C# Corner
Initialize Objects Properly
Developers are accustomed to thinking of an object as either existing or not, but the truth is the initialization process is complex enough that this isn't always so.
Learn how to initialize objects properly and avoid small missteps that can lead to big problems when creating and initializing objects.
Technology Toolbox: C#
You'd like to think that an object either exists or doesn't exist. But it's not that simple. There are many actions that happen during the creation of an object. You initialize fields, initialize base class portions of an object, and initialize the object. And, if this happens to be the first instance of this object (or any of its base classes), your code does the same amount of work to initialize all the class (static) variables. Sure, you probably know all this stuff happens when you new up an object. But what's more important for a developer is that each of these actions takes time. You don't have a fully initialized object until all these actions have completed. Any code that runs during that process is acting on a partially valid object. Some fields might be missing, and some methods might not work. The object is in the process of being born.
The key to being able to write code that will be resilient during initialization is to understand the order that the C# compiler uses to initialize objects.

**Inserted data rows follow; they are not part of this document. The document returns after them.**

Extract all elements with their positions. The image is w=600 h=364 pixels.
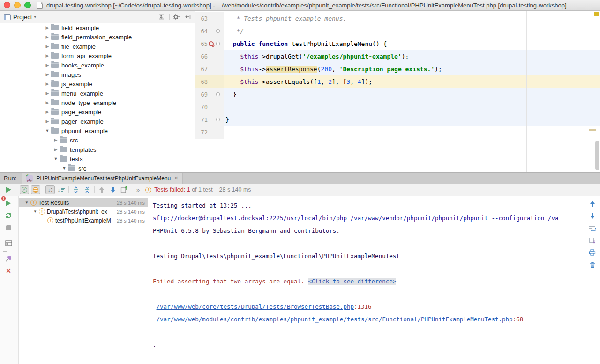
chevron-right-icon[interactable]: ▶ [52,147,60,152]
pin-tab-icon[interactable] [3,253,14,264]
clear-console-icon[interactable] [588,260,597,269]
project-tree-item[interactable]: ▶templates [0,145,195,154]
fold-marker-icon[interactable] [216,118,220,121]
code-line-text[interactable]: public function testPhpUnitExampleMenu()… [224,37,600,50]
project-tree-item[interactable]: ▼tests [0,154,195,163]
chevron-right-icon[interactable]: ▶ [44,100,51,105]
project-panel-title[interactable]: Project [13,14,32,21]
chevron-right-icon[interactable]: ▶ [44,110,51,114]
zoom-window-button[interactable] [24,2,31,8]
hide-panel-icon[interactable] [184,13,192,21]
stack-trace-link[interactable]: /var/www/web/core/tests/Drupal/Tests/Bro… [157,303,354,310]
project-tree-item[interactable]: ▼src [0,163,195,172]
code-line-text[interactable] [224,101,600,113]
project-tree-item[interactable]: ▶pager_example [0,117,195,126]
editor-line[interactable]: 63 * Tests phpunit_example menus. [195,12,600,25]
chevron-right-icon[interactable]: ▶ [44,82,51,86]
chevron-right-icon[interactable]: ▶ [44,25,51,30]
show-passed-button[interactable]: ✓ [20,185,29,194]
project-tree-item[interactable]: ▶field_permission_example [0,32,195,42]
test-tree-row[interactable]: ▼!Drupal\Tests\phpunit_ex28 s 140 ms [19,207,148,216]
chevron-down-icon[interactable]: ▼ [44,128,51,133]
minimize-window-button[interactable] [14,2,21,8]
sort-by-duration-button[interactable]: ↓ [57,185,66,194]
next-failed-test-button[interactable] [108,185,118,194]
project-tree-item[interactable]: ▶form_api_example [0,51,195,60]
project-tree-item[interactable]: ▶js_example [0,79,195,89]
project-tree-item[interactable]: ▼phpunit_example [0,126,195,135]
code-line-text[interactable]: $this->assertResponse(200, 'Description … [224,63,600,75]
editor-line[interactable]: 70 [195,101,600,113]
chevron-right-icon[interactable]: ▶ [44,35,51,39]
code-line-text[interactable] [224,126,600,139]
code-line-text[interactable]: } [224,88,600,101]
failed-test-rerun-icon[interactable] [209,41,214,46]
code-line-text[interactable]: * Tests phpunit_example menus. [224,12,600,25]
down-stack-trace-button[interactable] [588,211,597,221]
rerun-button[interactable] [4,185,13,194]
chevron-right-icon[interactable]: ▶ [44,44,51,49]
chevron-right-icon[interactable]: ▶ [44,119,51,124]
code-editor[interactable]: 63 * Tests phpunit_example menus.64 */65… [195,11,600,172]
sort-alphabetically-button[interactable]: ↓az [45,185,55,194]
project-tree-item[interactable]: ▶menu_example [0,89,195,98]
chevron-right-icon[interactable]: ▶ [44,72,51,77]
show-ignored-button[interactable] [31,185,40,194]
scroll-from-source-icon[interactable] [157,13,165,21]
editor-line[interactable]: 64 */ [195,25,600,37]
chevron-right-icon[interactable]: ▶ [44,63,51,67]
close-panel-icon[interactable]: ✕ [3,266,14,276]
chevron-down-icon[interactable]: ▼ [60,166,68,171]
project-tree-item[interactable]: ▶node_type_example [0,98,195,107]
project-tree-item[interactable]: ▶src [0,135,195,145]
see-difference-link[interactable]: <Click to see difference> [308,278,396,285]
code-line-text[interactable]: } [224,113,600,126]
editor-line[interactable]: 71} [195,113,600,126]
inspection-status-square[interactable] [594,12,599,16]
editor-line[interactable]: 69 } [195,88,600,101]
project-tree-item[interactable]: ▶page_example [0,107,195,117]
test-console-output[interactable]: Testing started at 13:25 ...sftp://docke… [148,196,585,364]
restore-layout-button[interactable] [3,238,14,248]
editor-line[interactable]: 68 $this->assertEquals([1, 2], [3, 4]); [195,75,600,88]
project-tree-item[interactable]: ▶hooks_example [0,60,195,70]
toggle-auto-test-button[interactable] [3,210,14,221]
scroll-to-end-button[interactable] [588,236,597,245]
code-line-text[interactable]: $this->assertEquals([1, 2], [3, 4]); [224,75,600,88]
up-stack-trace-button[interactable] [588,199,597,208]
error-stripe-mark[interactable] [589,129,596,131]
chevron-right-icon[interactable]: ▶ [44,91,51,96]
project-tree-item[interactable]: ▶images [0,70,195,79]
close-tab-icon[interactable]: ✕ [174,175,178,181]
stack-trace-link[interactable]: /var/www/web/modules/contrib/examples/ph… [157,316,513,323]
run-configuration-tab[interactable]: php PHPUnitExampleMenuTest.testPhpUnitEx… [22,173,182,184]
code-line-text[interactable]: */ [224,25,600,37]
editor-line[interactable]: 66 $this->drupalGet('/examples/phpunit-e… [195,50,600,63]
import-test-results-button[interactable] [120,185,129,194]
chevron-down-icon[interactable]: ▼ [31,209,39,214]
print-icon[interactable] [588,248,597,257]
editor-line[interactable]: 72 [195,126,600,139]
project-tree-item[interactable]: ▶field_example [0,23,195,32]
gear-icon[interactable] [172,13,181,21]
code-line-text[interactable]: $this->drupalGet('/examples/phpunit-exam… [224,50,600,63]
collapse-all-button[interactable] [82,185,92,194]
project-tree-item[interactable]: ▶file_example [0,42,195,51]
expand-all-button[interactable] [71,185,81,194]
rerun-failed-tests-button[interactable]: ! [3,198,14,208]
editor-scrollbar[interactable] [595,141,599,170]
chevron-down-icon[interactable]: ▼ [52,156,60,161]
previous-failed-test-button[interactable] [97,185,106,194]
test-tree-row[interactable]: !testPhpUnitExampleM28 s 140 ms [19,216,148,225]
chevron-down-icon[interactable]: ▾ [34,15,36,19]
more-options-chevrons[interactable]: » [136,186,140,193]
test-tree-row[interactable]: ▼!Test Results28 s 140 ms [19,198,148,207]
close-window-button[interactable] [4,2,10,8]
editor-line[interactable]: 65 public function testPhpUnitExampleMen… [195,37,600,50]
chevron-down-icon[interactable]: ▼ [23,201,30,205]
soft-wrap-button[interactable] [588,223,597,233]
chevron-right-icon[interactable]: ▶ [44,53,51,58]
chevron-right-icon[interactable]: ▶ [52,138,60,142]
stop-button[interactable] [3,223,14,233]
fold-marker-icon[interactable] [216,29,220,33]
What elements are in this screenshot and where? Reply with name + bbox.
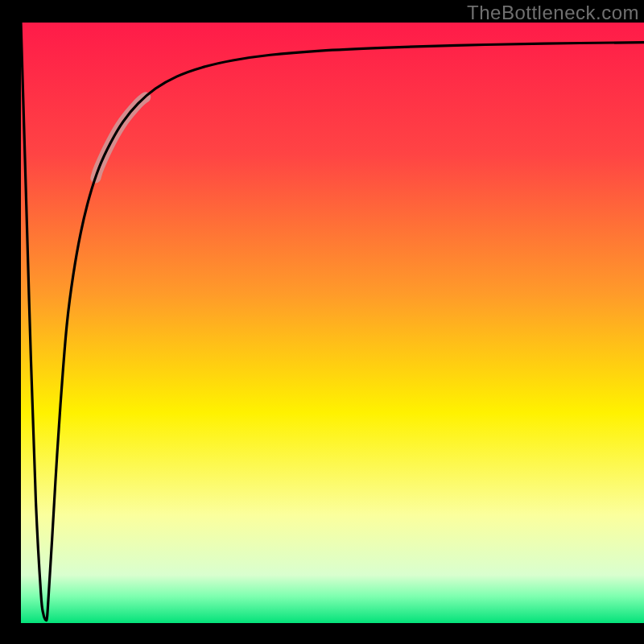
plot-area bbox=[21, 23, 644, 623]
watermark-text: TheBottleneck.com bbox=[467, 2, 639, 24]
chart-svg bbox=[0, 0, 644, 644]
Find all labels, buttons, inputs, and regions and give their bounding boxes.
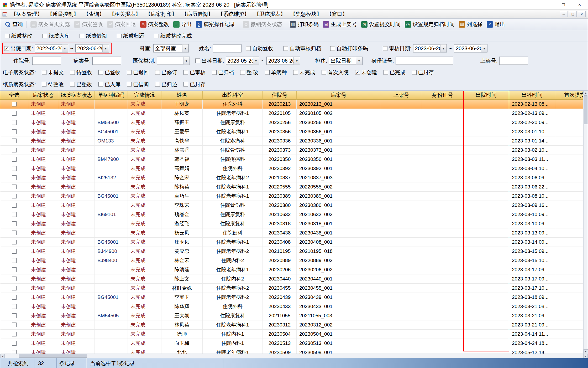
electronic-status-10-checkbox[interactable] (322, 70, 326, 75)
menu-item-0[interactable]: 【病案管理】 (9, 10, 45, 18)
row-checkbox[interactable] (12, 148, 17, 152)
electronic-status-3-checkbox[interactable] (127, 70, 132, 75)
row-checkbox[interactable] (12, 258, 17, 263)
row-checkbox[interactable] (12, 267, 17, 272)
column-header-12[interactable]: 出科时间 (509, 91, 555, 100)
quick-filter-4-checkbox[interactable] (154, 34, 159, 38)
insurance-type-select[interactable] (157, 57, 190, 65)
close-button[interactable]: × (571, 0, 588, 9)
column-header-6[interactable]: 出院科室 (203, 91, 263, 100)
row-checkbox[interactable] (12, 185, 17, 189)
row-checkbox[interactable] (12, 249, 17, 254)
row-checkbox[interactable] (12, 323, 17, 327)
row-checkbox[interactable] (12, 194, 17, 198)
row-checkbox[interactable] (12, 231, 17, 235)
department-select[interactable]: 全部科室 (153, 44, 189, 53)
menu-item-7[interactable]: 【卫统报表】 (252, 10, 288, 18)
sort-select[interactable]: 出院日期 (329, 57, 363, 65)
auto-audit-archive-checkbox[interactable] (284, 46, 288, 51)
toolbar-button-column-select[interactable]: ▦列选择 (457, 20, 485, 29)
toolbar-button-export[interactable]: →导出 (171, 20, 194, 29)
table-row[interactable]: 未创建未创建BJ98400未完成林金宋住院内科22022088920220889… (0, 256, 584, 265)
column-header-13[interactable]: 首次提交 (555, 91, 584, 100)
horizontal-scroll-thumb[interactable] (19, 354, 87, 358)
name-input[interactable] (213, 44, 242, 53)
table-row[interactable]: 未创建未创建未完成林凤英住院老年病科12023031220230312_0022… (0, 320, 584, 330)
discharge-date-from-select[interactable]: 2022-05-20 (35, 44, 68, 53)
table-row[interactable]: 未创建未创建未完成林雪香住院骨伤科2023037320230373_001202… (0, 146, 584, 155)
scroll-left-arrow-icon[interactable] (0, 354, 5, 358)
menu-item-2[interactable]: 【查询】 (81, 10, 107, 18)
table-row[interactable]: 未创建未创建未完成向玉梅住院内科12023051320230513_001202… (0, 339, 584, 348)
table-row[interactable]: 未创建未创建未完成陈梅英住院老年病科12022055520220555_0022… (0, 182, 584, 192)
table-row[interactable]: 未创建未创建BI25132未完成陈金宋住院老年病科220210837202108… (0, 173, 584, 182)
row-checkbox[interactable] (12, 286, 17, 290)
row-checkbox[interactable] (12, 139, 17, 143)
table-row[interactable]: 未创建未创建未完成游经飞住院康复科2023031820230318_001202… (0, 219, 584, 228)
quick-filter-3-checkbox[interactable] (117, 34, 122, 38)
menu-item-1[interactable]: 【质量控制】 (45, 10, 81, 18)
row-checkbox[interactable] (12, 166, 17, 171)
electronic-status-7-checkbox[interactable] (240, 70, 245, 75)
scroll-up-arrow-icon[interactable] (584, 91, 588, 95)
table-row[interactable]: 未创建未创建未完成陈清莲住院老年病科12023020620230206_0022… (0, 265, 584, 274)
column-header-3[interactable]: 单病种编码 (95, 91, 128, 100)
table-row[interactable]: 未创建未创建未完成杨云凤住院妇科2023043820230438_0012023… (0, 228, 584, 238)
menu-item-4[interactable]: 【病案打印】 (143, 10, 179, 18)
row-checkbox[interactable] (12, 313, 17, 318)
column-header-4[interactable]: 完成情况 (128, 91, 161, 100)
row-checkbox[interactable] (12, 221, 17, 226)
auto-sign-checkbox[interactable] (246, 46, 251, 51)
table-row[interactable]: 未创建未创建BM47900未完成韩圣福住院疼痛科2023035020230350… (0, 155, 584, 164)
electronic-status-13-checkbox[interactable] (412, 70, 417, 75)
row-checkbox[interactable] (12, 120, 17, 125)
vertical-scroll-thumb[interactable] (584, 95, 587, 124)
row-checkbox[interactable] (12, 102, 17, 106)
table-row[interactable]: 未创建未创建未完成北北住院老年病科12023050920230509_00120… (0, 348, 584, 354)
toolbar-button-print-barcode[interactable]: ▥打印条码 (288, 20, 321, 29)
row-checkbox[interactable] (12, 350, 17, 354)
table-row[interactable]: 未创建未创建未完成高舞娟住院外科2023039220230392_0012023… (0, 164, 584, 173)
electronic-status-6-checkbox[interactable] (212, 70, 217, 75)
row-checkbox[interactable] (12, 203, 17, 208)
column-header-8[interactable]: 病案号 (297, 91, 381, 100)
paper-status-4-checkbox[interactable] (155, 82, 160, 87)
row-checkbox[interactable] (12, 175, 17, 180)
menu-item-8[interactable]: 【奖惩模块】 (288, 10, 324, 18)
row-checkbox[interactable] (12, 212, 17, 217)
quick-filter-1-checkbox[interactable] (42, 34, 47, 38)
column-header-10[interactable]: 身份证号 (422, 91, 463, 100)
minimize-button[interactable]: ─ (539, 0, 555, 9)
paper-status-5-checkbox[interactable] (183, 82, 188, 87)
toolbar-button-rectify[interactable]: ✎病案整改 (138, 20, 171, 29)
row-checkbox[interactable] (12, 277, 17, 281)
admission-no-input[interactable] (32, 57, 61, 65)
column-header-5[interactable]: 姓名 (161, 91, 203, 100)
column-header-11[interactable]: 出院时间 (463, 91, 509, 100)
menu-item-9[interactable]: 【窗口】 (324, 10, 350, 18)
table-row[interactable]: 未创建未创建未完成陈上文住院内科22023044020230440_001202… (0, 274, 584, 284)
toolbar-button-set-submit-time[interactable]: ◷设置提交时间 (359, 20, 403, 29)
row-checkbox[interactable] (12, 240, 17, 244)
table-row[interactable]: 未创建未创建BM54500未完成薛振玉住院康复科2023025620230256… (0, 118, 584, 127)
electronic-status-11-checkbox[interactable] (355, 70, 360, 75)
shelf-no-input[interactable] (499, 57, 528, 65)
electronic-status-9-checkbox[interactable] (293, 70, 298, 75)
toolbar-button-operation-log[interactable]: ∑病案操作记录 (194, 20, 237, 29)
vertical-scrollbar[interactable] (583, 91, 588, 354)
electronic-status-2-checkbox[interactable] (98, 70, 103, 75)
dept-leave-to-select[interactable]: 2023-06-20 (266, 57, 300, 65)
row-checkbox[interactable] (12, 332, 17, 336)
table-row[interactable]: 未创建未创建未完成陈华辉住院外科2023043320230433_0012023… (0, 302, 584, 311)
column-header-9[interactable]: 上架号 (381, 91, 422, 100)
row-checkbox[interactable] (12, 111, 17, 116)
table-row[interactable]: 未创建未创建BG45001未完成卓巧生住院老年病科120230389202303… (0, 192, 584, 201)
paper-status-1-checkbox[interactable] (70, 82, 75, 87)
table-row[interactable]: 未创建未创建BG45001未完成李宝玉住院老年病科220230439202304… (0, 293, 584, 302)
table-row[interactable]: 未创建未创建BI69101未完成魏品金住院康复科2021063220210632… (0, 210, 584, 219)
toolbar-button-set-archive-time[interactable]: ◷设置规定归档时间 (403, 20, 457, 29)
table-row[interactable]: 未创建未创建未完成林叮金姝住院老年病科22023045520230455_001… (0, 284, 584, 293)
discharge-date-to-select[interactable]: 2023-06-20 (75, 44, 109, 53)
menu-item-3[interactable]: 【相关报表】 (107, 10, 143, 18)
menu-item-5[interactable]: 【病历借阅】 (179, 10, 216, 18)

Let's start with the most basic operation: initializing an object (Listing 1). Take a look at the code, then try to guess the order of the initialization. Here's the output:
statically initialized was created
statically2 initialized was created
Static Ctor initialized was created
field Initializer was created
2nd field Initializer was created
Ctor Initialized was created
You can see several rules at play here: First, static field initializers execute first (for the first instance only). Second, the static constructor executes (for the first instance only). Third, instance initializers execute. Finally, the constructor executes. These rules cover both the static and instance rules for a single type. Note that there are no base classes in play here.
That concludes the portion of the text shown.